Reverse ETL tools exist because pipelines are incomplete.
They solve a problem that shouldn’t be there in the first place.
The Problem
Most data stacks look like this:
- Ingestion → Airbyte
- Transformation → dbt
- Storage → Snowflake
- Activation → Census / Hightouch
Every layer is a different tool.
And when you want to send data out of your warehouse — into Salesforce, HubSpot, or an API — you need to add another system.
That system is reverse ETL.
What Reverse ETL Tools Actually Do
At their core, reverse ETL tools do three things:
- Select data from a table
- Detect what changed
- Send it to an API
That’s it.
The Abstraction Is Wrong
Reverse ETL tools are built as separate products.
But they don’t introduce a new concept.
They reuse existing ones:
- SQL queries
- HTTP requests
- change detection
So why is this a separate system?
The Real Reason They Exist
Because your pipeline stops too early.
Most tools end at:
“data is now in a table”
But that’s not the end of the job.
The real job is:
“data is used somewhere”
What Should Exist Instead
Reverse ETL is not a product.
It’s a direction.
Forward:
external → database
Reverse:
database → external
Same pipeline. Different direction.
A Simpler Model
A reverse ETL job is just a model:
# models/sync/users.star
# @kind: tracked
# @unique_key: id
rows = query("SELECT id, email, plan FROM mart.customers")
for row in rows:
http.post("https://api.example.com/users", json=row)
save.row(row)
Query. Send. Track. That’s the entire system.

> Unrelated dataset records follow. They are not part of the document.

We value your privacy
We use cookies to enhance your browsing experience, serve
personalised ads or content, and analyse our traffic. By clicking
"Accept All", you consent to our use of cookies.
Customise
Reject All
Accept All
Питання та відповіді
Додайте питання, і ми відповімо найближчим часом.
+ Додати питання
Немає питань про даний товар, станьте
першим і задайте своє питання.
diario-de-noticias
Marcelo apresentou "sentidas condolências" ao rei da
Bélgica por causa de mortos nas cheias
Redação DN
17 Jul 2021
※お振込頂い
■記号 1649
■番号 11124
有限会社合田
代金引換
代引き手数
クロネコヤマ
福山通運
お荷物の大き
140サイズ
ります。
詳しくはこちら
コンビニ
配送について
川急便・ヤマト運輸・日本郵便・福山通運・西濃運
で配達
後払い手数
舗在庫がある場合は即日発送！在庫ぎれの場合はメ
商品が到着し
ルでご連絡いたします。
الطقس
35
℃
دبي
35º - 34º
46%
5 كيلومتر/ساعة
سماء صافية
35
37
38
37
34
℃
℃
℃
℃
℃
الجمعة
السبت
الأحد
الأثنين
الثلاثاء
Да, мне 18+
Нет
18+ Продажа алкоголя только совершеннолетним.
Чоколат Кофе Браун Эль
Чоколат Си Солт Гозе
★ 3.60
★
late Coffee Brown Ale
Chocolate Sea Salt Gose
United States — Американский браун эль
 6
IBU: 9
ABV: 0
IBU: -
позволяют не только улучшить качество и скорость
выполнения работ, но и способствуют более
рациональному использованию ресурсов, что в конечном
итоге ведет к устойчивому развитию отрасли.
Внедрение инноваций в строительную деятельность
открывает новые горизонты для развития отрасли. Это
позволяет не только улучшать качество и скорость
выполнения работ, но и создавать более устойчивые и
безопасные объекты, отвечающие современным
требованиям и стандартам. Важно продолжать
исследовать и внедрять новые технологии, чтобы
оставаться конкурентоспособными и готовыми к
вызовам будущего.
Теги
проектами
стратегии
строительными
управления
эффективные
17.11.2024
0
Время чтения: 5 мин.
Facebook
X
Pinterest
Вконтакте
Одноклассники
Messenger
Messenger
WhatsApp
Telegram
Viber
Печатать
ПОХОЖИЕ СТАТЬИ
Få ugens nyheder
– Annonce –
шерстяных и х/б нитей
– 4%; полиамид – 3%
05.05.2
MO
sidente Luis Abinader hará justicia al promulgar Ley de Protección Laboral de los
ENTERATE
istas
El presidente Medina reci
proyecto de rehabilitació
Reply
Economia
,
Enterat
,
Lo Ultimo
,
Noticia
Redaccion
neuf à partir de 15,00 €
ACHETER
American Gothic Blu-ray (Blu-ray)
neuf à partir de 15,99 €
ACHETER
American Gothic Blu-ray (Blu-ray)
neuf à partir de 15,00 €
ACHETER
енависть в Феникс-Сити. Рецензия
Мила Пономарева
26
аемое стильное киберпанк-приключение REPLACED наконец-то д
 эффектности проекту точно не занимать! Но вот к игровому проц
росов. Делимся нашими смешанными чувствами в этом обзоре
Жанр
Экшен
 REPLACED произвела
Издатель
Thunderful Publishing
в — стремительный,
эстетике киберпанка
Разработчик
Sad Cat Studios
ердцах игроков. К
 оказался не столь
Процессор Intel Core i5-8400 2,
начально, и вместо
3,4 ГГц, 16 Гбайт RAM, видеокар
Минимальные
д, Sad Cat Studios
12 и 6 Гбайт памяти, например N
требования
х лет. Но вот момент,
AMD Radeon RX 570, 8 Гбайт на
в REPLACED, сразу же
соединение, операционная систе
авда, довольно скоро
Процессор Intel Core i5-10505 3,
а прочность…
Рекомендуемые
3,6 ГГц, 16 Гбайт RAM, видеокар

Change Detection Is Not a Product
Reverse ETL tools add:
- snapshot tables
- diff engines
- sync state
But change detection is just:
“did this row change?”
That can be solved directly:
- content hashing
- identity tracking
- deterministic comparison
No separate system required.
The Cost of Getting It Wrong
Reverse ETL tools introduce:
- another system to operate
- another pricing model (per row, per sync)
- another layer of failure
- another place where state can break
And most of the logic is duplicated:
- filters
- mappings
- transformations
Already written elsewhere.
What Happens When You Remove the Layer
When reverse ETL becomes part of the pipeline:
- you use the same SQL
- you use the same runtime
- you reuse the same state
- you eliminate an entire system
There is no “sync job”.
There is just a model.
The Key Idea
If your pipeline can read data, it should also be able to write it.
Anything else is an artificial limitation.
This Changes the Stack
Instead of:
- pipeline → warehouse → reverse ETL → API
You get:
- pipeline → API
No middle system. No duplication.
What You Actually Need
Three primitives:
- Query data
- Detect changes
- Send data
That’s it.
Everything else is packaging.
One Line
Reverse ETL tools exist because pipelines were designed to stop too early.